I fell
- mindfullymortal
- Apr 17, 2022
- 3 min read
Updated: May 1, 2022
Not metaphorically from Grace or anything that poetic. I just fell. Walking my dogs on a gravelly dirt road, the stones and pebbles like ball bearings beneath my feet. Hiking shoes didn't make a difference. I fell fast and hard like love at first sight only this was nothing like that. If I was a cartoon (aren't we all kind of a cartoon? Or at least cartoonish?) you would've seen the banana peel under my foot. I smashed down on my left knee and elbow and bounced back up, weeble-like, as fast as I went down.
Two hikers ahead of me turned abruptly, "¿Estás bien?"
"Yes, yes, totally fine! Bien, bien, gracias!"

What is it about falling that makes us so instantly embarrassed? I mean, it was an accident. I fell. Shit happens. Saving face for something faces don't need to be saved from. Although a bruise did appear hours later on my cheek. Turns out I smashed my fist into my own face but didn't realize it at the time reminiscent of when my bestie and I rode the Cyclone and a bruise developed on my cheek part-way through my first real New York date later that evening. Also reminiscent of the time I was in a head-on car crash and the egg on my forehead blossomed later that evening. Pattern?
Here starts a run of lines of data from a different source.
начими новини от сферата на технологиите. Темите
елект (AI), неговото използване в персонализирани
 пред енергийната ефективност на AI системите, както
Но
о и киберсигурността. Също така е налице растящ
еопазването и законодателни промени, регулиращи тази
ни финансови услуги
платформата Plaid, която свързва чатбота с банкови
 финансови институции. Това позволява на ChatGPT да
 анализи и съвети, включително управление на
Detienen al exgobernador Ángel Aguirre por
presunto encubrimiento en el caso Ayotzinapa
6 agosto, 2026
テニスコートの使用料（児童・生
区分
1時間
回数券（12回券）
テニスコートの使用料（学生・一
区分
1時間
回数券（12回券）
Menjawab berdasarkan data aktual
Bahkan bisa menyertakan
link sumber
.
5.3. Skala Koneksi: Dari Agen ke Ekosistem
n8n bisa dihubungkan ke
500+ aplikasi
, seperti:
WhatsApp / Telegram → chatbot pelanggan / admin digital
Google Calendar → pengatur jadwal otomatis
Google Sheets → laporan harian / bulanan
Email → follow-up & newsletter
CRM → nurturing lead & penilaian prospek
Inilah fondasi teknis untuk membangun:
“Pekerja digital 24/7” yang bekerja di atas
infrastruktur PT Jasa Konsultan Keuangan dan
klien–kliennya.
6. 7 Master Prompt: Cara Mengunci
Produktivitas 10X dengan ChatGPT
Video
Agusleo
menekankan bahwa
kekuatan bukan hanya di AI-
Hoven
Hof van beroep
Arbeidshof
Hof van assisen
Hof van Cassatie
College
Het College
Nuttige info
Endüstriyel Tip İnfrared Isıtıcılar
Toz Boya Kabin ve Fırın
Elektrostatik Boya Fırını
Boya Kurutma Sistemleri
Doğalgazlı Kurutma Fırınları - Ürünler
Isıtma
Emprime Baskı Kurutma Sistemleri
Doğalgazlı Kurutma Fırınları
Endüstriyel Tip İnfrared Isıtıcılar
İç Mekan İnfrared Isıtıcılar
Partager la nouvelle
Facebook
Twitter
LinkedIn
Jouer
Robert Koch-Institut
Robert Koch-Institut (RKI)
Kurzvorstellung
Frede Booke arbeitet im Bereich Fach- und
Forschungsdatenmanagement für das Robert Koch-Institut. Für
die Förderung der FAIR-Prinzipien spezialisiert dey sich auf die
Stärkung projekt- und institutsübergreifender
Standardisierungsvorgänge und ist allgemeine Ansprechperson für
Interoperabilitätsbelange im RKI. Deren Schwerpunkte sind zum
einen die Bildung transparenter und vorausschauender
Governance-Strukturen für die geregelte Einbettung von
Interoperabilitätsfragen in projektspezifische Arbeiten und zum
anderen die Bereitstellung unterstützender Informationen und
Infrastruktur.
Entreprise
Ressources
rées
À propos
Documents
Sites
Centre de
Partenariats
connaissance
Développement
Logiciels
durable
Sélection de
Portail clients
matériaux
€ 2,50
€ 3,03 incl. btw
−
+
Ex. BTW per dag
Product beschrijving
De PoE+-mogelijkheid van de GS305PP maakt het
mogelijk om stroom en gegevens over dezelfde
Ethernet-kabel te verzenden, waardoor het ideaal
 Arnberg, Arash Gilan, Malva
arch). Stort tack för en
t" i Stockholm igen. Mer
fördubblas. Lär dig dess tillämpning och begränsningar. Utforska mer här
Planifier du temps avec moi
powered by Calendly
So yeah, I was embarrassed.
But what is even more embarrassing is my reaction to falling and smashing myself. Here's a re-enactment of my mind chatter the instant after I turned away from the hikers ahead of me, tears smarting at the corner of my eyes, scraped knee and elbow stinging, licking my wounds as I headed for home, walk immediately abandoned:
"Omg. OMG! Fuck that. I can't believe I just fell. I think I broke my collarbone. OMG, did I break my collarbone for the 4th time? I did. I must have. Now I have to go to the hospital. I'm going to catch Covid. The weather has just been getting nicer and now I will be in a brace for 6 weeks lying on the couch. I've spent the last two fucking years lying on the couch. My already noodle-y body will continue to wither away. I'll NEVER get strong again. I have the WORST luck ever. There's ALWAYS something wrong with me. Now I'm old and can't fucking do anything anymore ever. Why did I have to fall? I'm a good person? Aren't we hosting a Ukrainian family? Surely that should keep me in good cosmic stead? WHY ME?"
There's so much garbage in there it's hard to disentangle the ludicrous from the ridonculous. Of course breaking out the the Always/Never is a clear indication of warped thinking. I at least know this. But I don't still know why I have to immediately freak out and turn the fall into a philosophical tome about the meaning of random acts. Like an old-testament god-dude is meting out punishments. Curses to you (fist pumping), my Catholic upbringing!
Turns out I didn't break my collarbone but I came home and cried about it all the same. The most humiliating thing was that I was crying about something that could've happened that didn't happen, all while a young Ukrainian family was in our home, because theirs had been ruined. They arrived with backpacks and passports and nothing else. If anybody has the right to question, Why me?, surely it is them and all others impacted by war. Not me, crying about something that never was.